Task objective: Could you filter the data below down to the lines that hold the word "provinciale"?

Dataset records:
------------------------------------------------------------------------

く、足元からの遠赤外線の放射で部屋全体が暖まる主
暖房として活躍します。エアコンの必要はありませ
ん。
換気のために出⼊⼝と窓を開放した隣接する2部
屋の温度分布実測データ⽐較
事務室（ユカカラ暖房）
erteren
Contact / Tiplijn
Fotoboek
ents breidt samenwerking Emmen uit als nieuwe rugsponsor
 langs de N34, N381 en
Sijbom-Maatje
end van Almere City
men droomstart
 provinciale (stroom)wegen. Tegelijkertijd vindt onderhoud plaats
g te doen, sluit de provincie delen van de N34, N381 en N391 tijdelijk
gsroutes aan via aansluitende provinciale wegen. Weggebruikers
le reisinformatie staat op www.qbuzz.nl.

------------------------------------------------------------------------

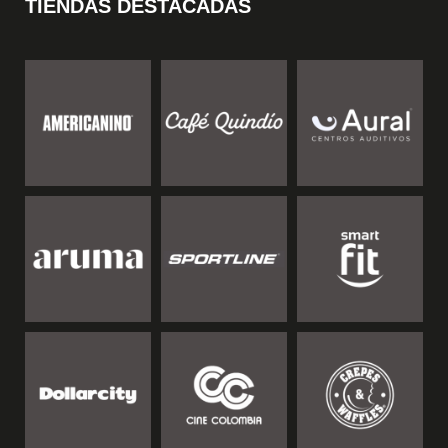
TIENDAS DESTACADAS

------------------------------------------------------------------------

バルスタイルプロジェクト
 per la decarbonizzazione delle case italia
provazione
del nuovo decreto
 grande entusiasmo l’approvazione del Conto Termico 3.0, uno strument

------------------------------------------------------------------------

Your solution:
 provinciale (stroom)wegen. Tegelijkertijd vindt onderhoud plaats
gsroutes aan via aansluitende provinciale wegen. Weggebruikers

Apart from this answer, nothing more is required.